Radfahren war danach erst einmal einige Zeit unmöglich und selbst beim Lauftraining musste er den Arm in eine spezielle Stellung bringen, damit es zumindest 30 Minuten lang zu ertragen war. Auch gut einen Monat später konnte er immer noch kein Schießtraining machen.
Jacquelin grübelt weniger über Schießen
Doch Jacquelin sagte bereits damals: „In der langen Vorbereitung stellen wir so viele Fragen zum Schießen. Man muss so vieles bedenken. Wenn man einige Zeit kein Gewehr in der Hand hatte, kehrt man zu den Basics zurück - man will einfach nur die schwarzen Scheiben auf Weiß stellen.“
Gerade ihm half es offensichtlich, dass er in der Vorbereitung nicht zu viel über sein Schießen grübeln und sich stattdessen voll auf sein Laufen fokussieren konnte. Immerhin traf er bereits in der vergangenen Saison 87 Prozent der Scheiben - trotz seiner Aussetzer.

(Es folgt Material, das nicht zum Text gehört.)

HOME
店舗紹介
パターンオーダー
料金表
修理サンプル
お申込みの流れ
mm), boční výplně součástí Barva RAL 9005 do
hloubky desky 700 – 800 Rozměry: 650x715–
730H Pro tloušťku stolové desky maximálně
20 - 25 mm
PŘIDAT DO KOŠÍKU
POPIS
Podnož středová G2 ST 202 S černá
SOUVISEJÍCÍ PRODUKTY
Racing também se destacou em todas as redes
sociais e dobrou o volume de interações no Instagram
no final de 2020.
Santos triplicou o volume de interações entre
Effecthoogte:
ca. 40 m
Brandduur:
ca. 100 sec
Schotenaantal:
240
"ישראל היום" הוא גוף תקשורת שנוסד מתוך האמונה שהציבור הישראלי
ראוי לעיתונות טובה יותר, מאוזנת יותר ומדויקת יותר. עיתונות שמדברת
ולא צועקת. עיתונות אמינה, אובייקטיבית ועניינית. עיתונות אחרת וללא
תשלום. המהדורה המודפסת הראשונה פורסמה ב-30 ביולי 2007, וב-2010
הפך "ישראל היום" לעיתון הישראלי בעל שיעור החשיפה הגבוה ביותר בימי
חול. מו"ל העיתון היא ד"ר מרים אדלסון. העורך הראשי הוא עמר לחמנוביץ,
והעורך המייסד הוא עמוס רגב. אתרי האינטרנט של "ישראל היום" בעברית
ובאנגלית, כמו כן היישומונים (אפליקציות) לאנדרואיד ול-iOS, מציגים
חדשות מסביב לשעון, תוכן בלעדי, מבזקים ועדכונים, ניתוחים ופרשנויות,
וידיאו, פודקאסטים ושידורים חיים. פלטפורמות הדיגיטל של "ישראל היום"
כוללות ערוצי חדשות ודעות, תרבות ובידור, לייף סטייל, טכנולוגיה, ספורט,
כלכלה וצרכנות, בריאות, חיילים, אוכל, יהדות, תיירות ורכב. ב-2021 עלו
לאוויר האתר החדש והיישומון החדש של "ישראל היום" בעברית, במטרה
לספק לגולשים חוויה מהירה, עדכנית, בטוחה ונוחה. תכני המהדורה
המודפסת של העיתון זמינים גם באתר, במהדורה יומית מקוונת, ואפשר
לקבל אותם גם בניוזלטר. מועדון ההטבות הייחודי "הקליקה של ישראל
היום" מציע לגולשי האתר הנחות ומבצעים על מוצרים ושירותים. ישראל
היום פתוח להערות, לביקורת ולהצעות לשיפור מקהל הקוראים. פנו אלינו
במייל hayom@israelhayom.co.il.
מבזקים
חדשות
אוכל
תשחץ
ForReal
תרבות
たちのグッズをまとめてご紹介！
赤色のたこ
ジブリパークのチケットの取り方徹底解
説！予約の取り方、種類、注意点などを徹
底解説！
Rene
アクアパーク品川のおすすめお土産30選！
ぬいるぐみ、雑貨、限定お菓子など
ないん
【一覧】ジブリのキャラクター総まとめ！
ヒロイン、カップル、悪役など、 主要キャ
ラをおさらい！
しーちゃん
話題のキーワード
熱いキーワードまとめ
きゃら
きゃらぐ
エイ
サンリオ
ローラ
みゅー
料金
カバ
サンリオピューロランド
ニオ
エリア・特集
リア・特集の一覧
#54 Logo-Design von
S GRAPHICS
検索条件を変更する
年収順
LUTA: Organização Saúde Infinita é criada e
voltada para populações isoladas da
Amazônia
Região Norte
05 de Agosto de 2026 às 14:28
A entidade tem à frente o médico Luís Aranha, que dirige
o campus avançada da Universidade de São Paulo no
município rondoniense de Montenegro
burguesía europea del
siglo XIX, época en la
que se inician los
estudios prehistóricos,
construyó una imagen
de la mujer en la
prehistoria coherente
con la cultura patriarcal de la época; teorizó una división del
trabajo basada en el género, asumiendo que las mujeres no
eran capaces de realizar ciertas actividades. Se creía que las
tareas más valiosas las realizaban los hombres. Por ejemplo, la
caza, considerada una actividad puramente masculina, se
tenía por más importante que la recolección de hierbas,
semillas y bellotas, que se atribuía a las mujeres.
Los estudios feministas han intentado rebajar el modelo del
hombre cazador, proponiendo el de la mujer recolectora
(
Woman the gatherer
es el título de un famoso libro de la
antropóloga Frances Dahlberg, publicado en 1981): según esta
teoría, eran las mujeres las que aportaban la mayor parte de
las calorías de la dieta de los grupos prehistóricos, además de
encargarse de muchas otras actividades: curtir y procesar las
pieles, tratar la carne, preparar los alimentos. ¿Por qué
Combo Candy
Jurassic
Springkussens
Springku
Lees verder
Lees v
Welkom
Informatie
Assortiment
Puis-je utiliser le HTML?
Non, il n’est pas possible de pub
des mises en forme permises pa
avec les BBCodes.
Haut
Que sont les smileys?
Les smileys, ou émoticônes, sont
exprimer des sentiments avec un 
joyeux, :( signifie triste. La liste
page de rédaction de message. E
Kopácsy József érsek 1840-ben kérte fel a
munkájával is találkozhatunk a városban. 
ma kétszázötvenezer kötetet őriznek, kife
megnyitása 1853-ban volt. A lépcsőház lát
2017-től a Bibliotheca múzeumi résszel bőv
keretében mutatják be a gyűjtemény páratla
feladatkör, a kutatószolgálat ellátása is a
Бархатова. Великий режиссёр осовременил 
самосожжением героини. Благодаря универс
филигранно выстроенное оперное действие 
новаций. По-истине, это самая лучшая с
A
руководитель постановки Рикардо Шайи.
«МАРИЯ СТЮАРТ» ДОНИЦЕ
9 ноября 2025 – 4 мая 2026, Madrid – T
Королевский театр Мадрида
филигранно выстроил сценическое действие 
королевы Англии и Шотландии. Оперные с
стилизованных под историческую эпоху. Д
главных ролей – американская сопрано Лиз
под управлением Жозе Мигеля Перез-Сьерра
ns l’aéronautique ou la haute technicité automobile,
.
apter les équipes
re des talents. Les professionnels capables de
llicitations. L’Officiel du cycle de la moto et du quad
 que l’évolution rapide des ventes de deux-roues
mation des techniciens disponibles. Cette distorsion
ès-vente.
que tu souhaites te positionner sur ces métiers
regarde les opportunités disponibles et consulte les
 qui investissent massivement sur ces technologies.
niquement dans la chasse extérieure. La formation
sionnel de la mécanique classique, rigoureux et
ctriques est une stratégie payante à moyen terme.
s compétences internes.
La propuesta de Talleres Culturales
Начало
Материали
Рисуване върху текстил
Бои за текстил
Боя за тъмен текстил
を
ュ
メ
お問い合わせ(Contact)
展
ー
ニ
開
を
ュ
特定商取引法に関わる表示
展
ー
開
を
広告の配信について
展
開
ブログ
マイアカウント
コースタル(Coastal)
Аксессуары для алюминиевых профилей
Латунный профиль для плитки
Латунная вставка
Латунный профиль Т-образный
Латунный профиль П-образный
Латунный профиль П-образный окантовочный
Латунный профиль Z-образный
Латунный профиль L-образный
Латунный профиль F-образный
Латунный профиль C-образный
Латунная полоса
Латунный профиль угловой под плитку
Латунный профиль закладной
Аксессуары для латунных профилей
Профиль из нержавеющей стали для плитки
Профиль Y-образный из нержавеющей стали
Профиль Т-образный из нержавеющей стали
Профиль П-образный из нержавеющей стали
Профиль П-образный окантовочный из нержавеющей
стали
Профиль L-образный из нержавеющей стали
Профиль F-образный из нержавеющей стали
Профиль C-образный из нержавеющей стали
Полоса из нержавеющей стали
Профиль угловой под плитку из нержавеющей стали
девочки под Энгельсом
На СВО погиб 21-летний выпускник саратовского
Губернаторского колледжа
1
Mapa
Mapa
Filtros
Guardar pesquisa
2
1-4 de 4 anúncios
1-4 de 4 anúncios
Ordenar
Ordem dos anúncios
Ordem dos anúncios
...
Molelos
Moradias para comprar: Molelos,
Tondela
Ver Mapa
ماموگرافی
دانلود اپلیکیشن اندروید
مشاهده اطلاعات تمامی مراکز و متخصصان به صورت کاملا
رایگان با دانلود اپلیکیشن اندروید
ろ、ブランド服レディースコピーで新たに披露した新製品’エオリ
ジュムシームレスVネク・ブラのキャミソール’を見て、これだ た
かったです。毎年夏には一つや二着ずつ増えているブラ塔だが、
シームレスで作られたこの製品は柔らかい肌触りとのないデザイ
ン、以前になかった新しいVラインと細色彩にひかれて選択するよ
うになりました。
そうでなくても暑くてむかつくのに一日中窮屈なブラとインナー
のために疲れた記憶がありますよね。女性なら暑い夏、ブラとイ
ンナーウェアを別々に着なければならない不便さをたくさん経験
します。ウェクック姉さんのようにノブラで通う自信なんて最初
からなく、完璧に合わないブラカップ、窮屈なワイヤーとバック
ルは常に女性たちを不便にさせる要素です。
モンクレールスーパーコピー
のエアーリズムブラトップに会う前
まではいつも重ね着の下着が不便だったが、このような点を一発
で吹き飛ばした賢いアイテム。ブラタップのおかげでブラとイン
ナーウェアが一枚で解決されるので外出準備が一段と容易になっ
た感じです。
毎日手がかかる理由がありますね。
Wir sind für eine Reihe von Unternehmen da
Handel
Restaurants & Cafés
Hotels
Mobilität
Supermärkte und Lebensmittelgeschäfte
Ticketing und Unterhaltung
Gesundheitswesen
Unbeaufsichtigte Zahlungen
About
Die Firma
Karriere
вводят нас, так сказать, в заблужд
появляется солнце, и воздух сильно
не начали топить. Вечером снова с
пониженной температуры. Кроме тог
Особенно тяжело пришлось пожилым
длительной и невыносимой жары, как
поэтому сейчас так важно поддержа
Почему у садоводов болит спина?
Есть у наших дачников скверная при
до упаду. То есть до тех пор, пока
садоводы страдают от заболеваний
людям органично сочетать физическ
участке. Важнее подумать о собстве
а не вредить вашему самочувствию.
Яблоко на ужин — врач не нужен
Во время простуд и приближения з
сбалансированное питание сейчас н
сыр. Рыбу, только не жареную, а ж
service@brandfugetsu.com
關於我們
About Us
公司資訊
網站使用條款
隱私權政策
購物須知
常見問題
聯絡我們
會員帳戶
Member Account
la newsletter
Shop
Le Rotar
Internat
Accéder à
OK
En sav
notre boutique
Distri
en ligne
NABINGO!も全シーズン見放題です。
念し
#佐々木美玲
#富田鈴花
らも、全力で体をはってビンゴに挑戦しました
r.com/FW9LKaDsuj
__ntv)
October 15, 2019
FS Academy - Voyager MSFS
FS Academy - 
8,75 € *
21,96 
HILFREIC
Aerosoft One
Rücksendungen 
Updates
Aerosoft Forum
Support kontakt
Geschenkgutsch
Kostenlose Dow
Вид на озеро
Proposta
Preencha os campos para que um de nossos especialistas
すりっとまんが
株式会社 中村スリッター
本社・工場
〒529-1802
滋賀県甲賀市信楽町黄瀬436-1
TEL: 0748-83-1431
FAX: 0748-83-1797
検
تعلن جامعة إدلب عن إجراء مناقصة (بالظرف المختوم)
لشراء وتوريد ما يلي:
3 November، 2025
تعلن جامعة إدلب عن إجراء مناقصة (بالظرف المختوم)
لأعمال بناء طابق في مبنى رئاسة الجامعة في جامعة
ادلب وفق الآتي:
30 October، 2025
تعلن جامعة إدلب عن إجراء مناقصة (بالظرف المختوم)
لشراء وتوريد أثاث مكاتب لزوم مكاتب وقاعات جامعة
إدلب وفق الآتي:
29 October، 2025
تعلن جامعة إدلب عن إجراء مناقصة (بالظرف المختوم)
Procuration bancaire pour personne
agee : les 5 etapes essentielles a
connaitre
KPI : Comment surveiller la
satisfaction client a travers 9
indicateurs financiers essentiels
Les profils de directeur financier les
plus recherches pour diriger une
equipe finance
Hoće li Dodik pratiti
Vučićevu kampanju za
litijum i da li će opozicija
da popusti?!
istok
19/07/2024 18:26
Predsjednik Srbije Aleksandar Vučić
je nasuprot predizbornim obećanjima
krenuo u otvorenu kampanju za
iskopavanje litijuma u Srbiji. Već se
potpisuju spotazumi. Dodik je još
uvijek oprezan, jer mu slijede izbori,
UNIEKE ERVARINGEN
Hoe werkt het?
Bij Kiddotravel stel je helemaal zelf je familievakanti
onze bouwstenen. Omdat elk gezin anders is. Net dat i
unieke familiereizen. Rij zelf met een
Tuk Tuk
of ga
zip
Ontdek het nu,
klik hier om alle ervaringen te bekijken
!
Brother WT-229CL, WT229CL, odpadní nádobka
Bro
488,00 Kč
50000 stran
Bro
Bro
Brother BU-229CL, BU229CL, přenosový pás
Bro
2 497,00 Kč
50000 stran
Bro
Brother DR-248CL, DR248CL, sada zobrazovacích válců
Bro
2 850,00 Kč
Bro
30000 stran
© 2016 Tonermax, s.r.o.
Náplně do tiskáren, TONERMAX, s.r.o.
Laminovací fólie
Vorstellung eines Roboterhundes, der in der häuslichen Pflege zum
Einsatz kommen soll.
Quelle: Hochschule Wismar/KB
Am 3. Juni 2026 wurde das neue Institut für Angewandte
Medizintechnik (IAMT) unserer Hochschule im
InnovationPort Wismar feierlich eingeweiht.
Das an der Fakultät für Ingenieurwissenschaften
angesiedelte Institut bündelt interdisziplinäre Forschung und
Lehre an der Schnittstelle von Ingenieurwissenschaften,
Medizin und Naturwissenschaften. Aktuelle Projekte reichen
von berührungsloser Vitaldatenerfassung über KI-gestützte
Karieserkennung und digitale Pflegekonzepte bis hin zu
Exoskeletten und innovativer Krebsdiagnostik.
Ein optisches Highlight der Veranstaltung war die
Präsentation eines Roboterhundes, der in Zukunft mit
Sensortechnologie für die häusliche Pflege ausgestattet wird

In dieser Saison glänzt er vor allem im liegenden Anschlag mit einer Trefferquote von 92 Prozent. Im Stehendschießen präsentiert er sich dagegen noch wechselhaft. Die Quote von 75 Prozent zeigt, dass er dort immer wieder ein Top-Resultat verballert.
Dafür hat er im Laufen noch eine Schippe draufgelegt und ist in dieser Saison im Schnitt bisher der zweitschnellste Läufer hinter dem Schweden Sebastian Samuelsson - und seine Formkurve zeigte zuletzt sogar noch weiter nach oben.
Jacquelin hat Gelbes Trikot - folgt Olympia-Sieg?
Jacquelin führt deshalb inzwischen sogar die Gesamtwertung an. Berücksichtigt man seine schwierige Vorbereitung und die aktuellen Probleme beim Stehendschießen, wird schnell deutlich, was für ein Potenzial der Franzose hat.
Bereits vor der Saison hatte er angekündigt, nicht nur wieder bei seinem Heimrennen in Le Grand Bornand und dem Großereignis glänzen zu wollen: „In diesem Jahr möchte ich bei den anderen Wettkämpfen besser abschneiden und Olympiasieger werden.“
Aktuell deutet vieles darauf hin, dass es mit den Zielen für diese Saison klappen könnte - dann darf er sich auch weiter den einen oder anderen Bad-Boy-Moment erlauben.